Let's hope so. But then they say:
But achieving that goal will require compromise.
And not between wolves and their domestic prey.
OK. Their are several interested parties from whence compromise might come if warranted. These include, the ranchers, the enviros and wolf supporters like myself (In another article below, Bruce Fenty, ONDA Exec. Director, points out that Oregon polls show "70% of people are in favor of wolves returning to Oregon" and I might add, millions of others across the nation.), hunting interests (mostly within the state of Oregon), as well as the federal and state agencies that manage wolves and their suitable habitat.
But the Herald says:
"We’re talking about the relationship between the state and federal agencies responsible for managing wolves, and the coalition of groups that celebrate the return of wolves to Oregon after an absence of more than half a century."(Emphasis added)

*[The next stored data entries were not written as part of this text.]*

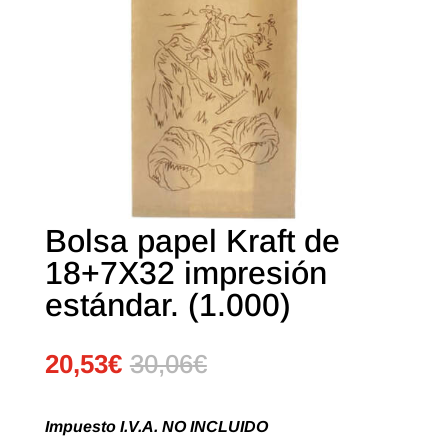
Bolsa papel Kraft de
18+7X32 impresión
estándar. (1.000)
20,53
€
30,06
€
Impuesto I.V.A. NO INCLUIDO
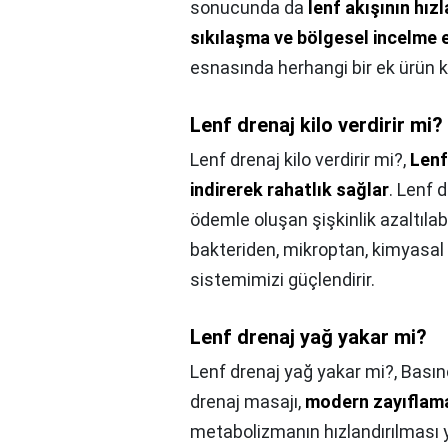
sonucunda da
lenf akışının hız
sıkılaşma ve bölgesel incelme 
esnasında herhangi bir ek ürün 
Lenf drenaj kilo verdirir mi?
Lenf drenaj kilo verdirir mi?,
Lenf 
indirerek rahatlık sağlar
. Lenf 
ödemle oluşan şişkinlik azaltılab
bakteriden, mikroptan, kimyasal a
sistemimizi güçlendirir.
Lenf drenaj yağ yakar mi?
Lenf drenaj yağ yakar mi?,
Basınç
drenaj masajı,
modern zayıflama 
metabolizmanın hızlandırılması 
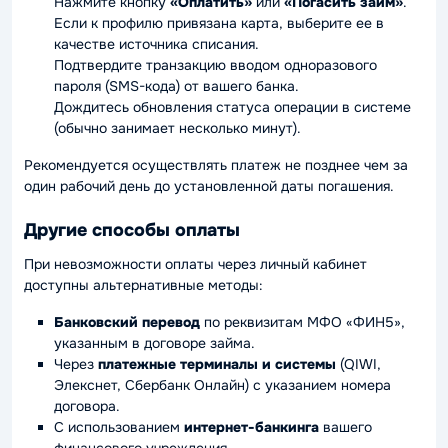
Нажмите кнопку
«Оплатить»
или
«Погасить займ»
.
Если к профилю привязана карта, выберите ее в
качестве источника списания.
Подтвердите транзакцию вводом одноразового
пароля (SMS-кода) от вашего банка.
Дождитесь обновления статуса операции в системе
(обычно занимает несколько минут).
Рекомендуется осуществлять платеж не позднее чем за
один рабочий день до установленной даты погашения.
Другие способы оплаты
При невозможности оплаты через личный кабинет
доступны альтернативные методы:
Банковский перевод
по реквизитам МФО «ФИН5»,
указанным в договоре займа.
Через
платежные терминалы и системы
(QIWI,
Элекснет, Сбербанк Онлайн) с указанием номера
договора.
С использованием
интернет-банкинга
вашего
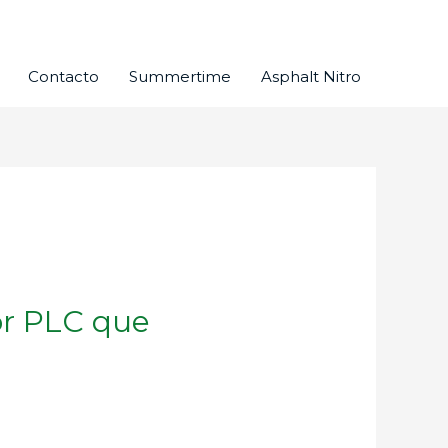
Contacto
Summertime
Asphalt Nitro
or PLC que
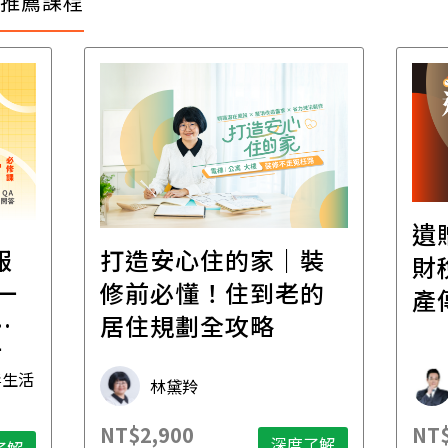
推薦課程
遺
報
打造安心住的家｜裝
財
一
修前必懂！住到老的
產
一
居住規劃全攻略
先
毒生活
林黛羚
NT$2,900
NT$
深度了解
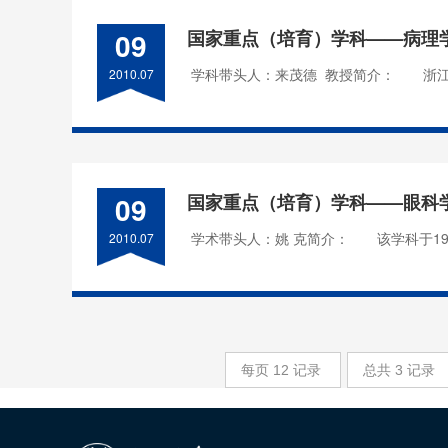
09
国家重点（培育）学科——病理
学科带头人：来茂德 教授简介： 浙江大
2010.07
09
国家重点（培育）学科——眼科
学术带头人：姚 克简介： 该学科于1978
2010.07
每页
12
记录
总共
3
记录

Notably absent from the Herald's "compromise" are the ranchers, who absent any interest in increasing their own investment in non-lethally protecting their own livestock, stand to suffer personal losses and increased expense if wolves are successfully reintroduced. Is this realistic? How can the Herald reach the conclusion that such a major player and obstacle to successful reintroduction should be excused from any "compromise?" They, after all, were the motivation and major players in the original extirpation of wolves from Oregon.
Getting rid of the wolves helped them create an environment where they could turn their livestock (except for sheep, who are normally herded) out in the spring, sans supervision, and collect them in the fall, without losses due to wolves. Something will obviously have to change with the reintroduction of wolves to their rightful place and their necessary ecological role as an apex predator. That something is that ranchers are going to have to start looking after their livestock with active herding and the implementation of non-lethal controls and other non-lethal measures. That is the the part of the compromise that is mysteriously missing from the Herald's equation.
The Herald continues:
"In Baker County there was ample evidence, including photographs, linking the two wolves to the livestock kills.
When those wolves, after being gone for most of the summer, returned to a ranch in Keating Valley and resumed their attacks on livestock, the Oregon Department of Fish and Wildlife (ODFW) authorized officials from the federal Wildlife Services to kill the two wolves."
What the Herald leaves out is that they returned to the pitifully unprotected sheep operation several weeks after the quite often effective non-lethal measures had been removed. Why would the Herald leave that fact out?
They also state, much to my chagrin:
"None of the pro-wolf groups filed a lawsuit to block the federal hunters."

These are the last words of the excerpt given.